Baby #2 just means a second size of diaper and some additional outfits -- believe it or not, it doesn't add as much as you might have thought.

Although chasing two around an unbabyproofed house full of Hummels and other breakables can feel like 100X the work.

Fairly Odd Mother said...

My husband had a screwed up childhood and vowed that, once he had kids, Christmas would be celebrated at our house---no running around. That is fine with me b/c it is also what I am used to. But, I do like throwing in new traditions as well; it keeps things fun.

sandy shoes said...

You can always buy diapers at your destination too. Gives you an excuse to get the heck outta the in-laws' house ;).

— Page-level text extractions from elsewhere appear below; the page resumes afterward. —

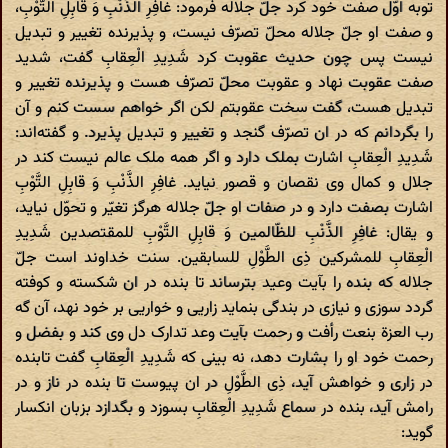
توبه اوّل صفت خود کرد جلّ جلاله فرمود: غافِرِ الذَّنْبِ وَ قابِلِ التَّوْبِ،
و صفت او جلّ جلاله محلّ تصرّف نیست، و پذیرنده تغییر و تبدیل
نیست پس چون حدیث عقوبت کرد شَدِیدِ الْعِقابِ گفت، شدید
صفت عقوبت نهاد و عقوبت محلّ تصرّف هست و پذیرنده تغییر و
تبدیل هست، گفت سخت عقوبتم لکن اگر خواهم سست کنم و آن
را بگردانم که در ان تصرّف گنجد و تغییر و تبدیل پذیرد. و گفته‌اند:
شَدِیدِ الْعِقابِ اشارت بملک دارد و اگر همه ملک عالم نیست کند در
جلال و کمال وی نقصان و قصور نیاید. غافِرِ الذَّنْبِ وَ قابِلِ التَّوْبِ
اشارت بصفت دارد و در صفات او جلّ جلاله هرگز تغیّر و تحوّل نیاید،
و یقال: غافِرِ الذَّنْبِ للظّالمین وَ قابِلِ التَّوْبِ للمقتصدین شَدِیدِ
الْعِقابِ للمشرکین ذِی الطَّوْلِ للسابقین. سنت خداوند است جلّ
جلاله که بنده را بآیت وعید بترساند تا بنده در ان شکسته و کوفته
گردد سوزی و نیازی در بندگی بنماید زاریی و خواریی بر خود نهد، آن گه
رب العزة بنعت رأفت و رحمت بآیت وعد تدارک دل وی کند و بفضل و
رحمت خود او را بشارت دهد، نه بینی که شَدِیدِ الْعِقابِ گفت تابنده
در زاری و خواهش آید، ذِی الطَّوْلِ در ان پیوست تا بنده در ناز و در
رامش آید، بنده در سماع شَدِیدِ الْعِقابِ بسوزد و بگدازد بزبان انکسار
گوید: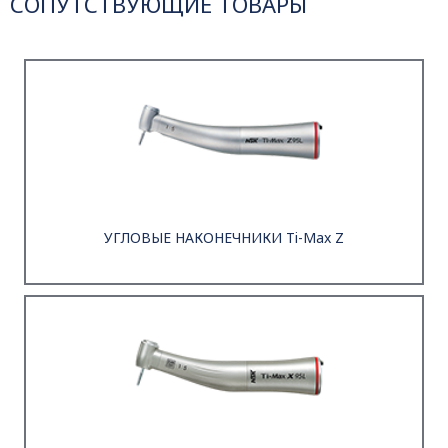
СОПУТСТВУЮЩИЕ ТОВАРЫ
УГЛОВЫЕ НАКОНЕЧНИКИ Ti-Max Z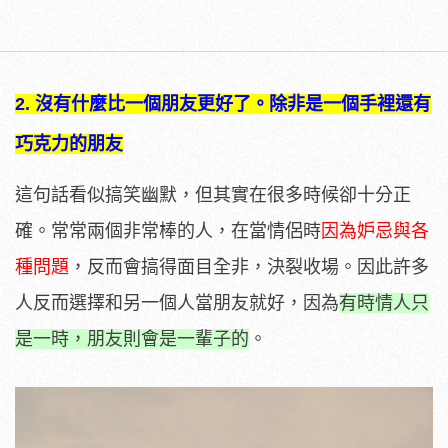
2.
沒有什麼比一個朋友更好了。除非是一個手裡還有
巧克力的朋友
這句話看似搞笑幽默，但其實在很多時候卻十分正
確。常常兩個非常棒的人，在當情侶時
因為妒忌與各
種問題
，反而會搞得面目全非，決裂收場。因此許多
人反而選擇和另一個人當朋友就好，因為
有時情人只
是一時，朋友則會是一輩子的
。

We quit visiting the in-laws (in California!) for Christmas after the girls weren't babies any more, because once they were mobile, it was way more stress than fun.

Anonymous said...

My husband and I took our 4 kids and my Mom to visit my brother and his family (his 2 kids are younger than ours) in Baltimore at least twice a year for oh... 12 years. These visits included years when all of the kids were babies... through nursing and potty training. You name it.

Then one year my Mom was too sick to travel and my brother told me that he and my sister-in-law certainly could not travel to New England with two kids (way past diapers). I mean, what did I expect?

That was it for me. I'm sorry to say that weddings and funerals are now "visits."

But my husband and I have carved wonderful traditions with our kids that are now being enjoyed by our seven grandchildren.

Family just means different things to different people.

Sharon - Pinks & Blues Girls

Namito said...

I'm undoubtedly going to become very preoccupied with creating our own family traditions as our own lives here in MA draw to a close.

I have to admit to being excited at the prospect. New recipes to try for Thanksgiving and Christmas...maybe even a Twelfth Night feast?

Distance, desperation and new surroundings definitely breed creativity.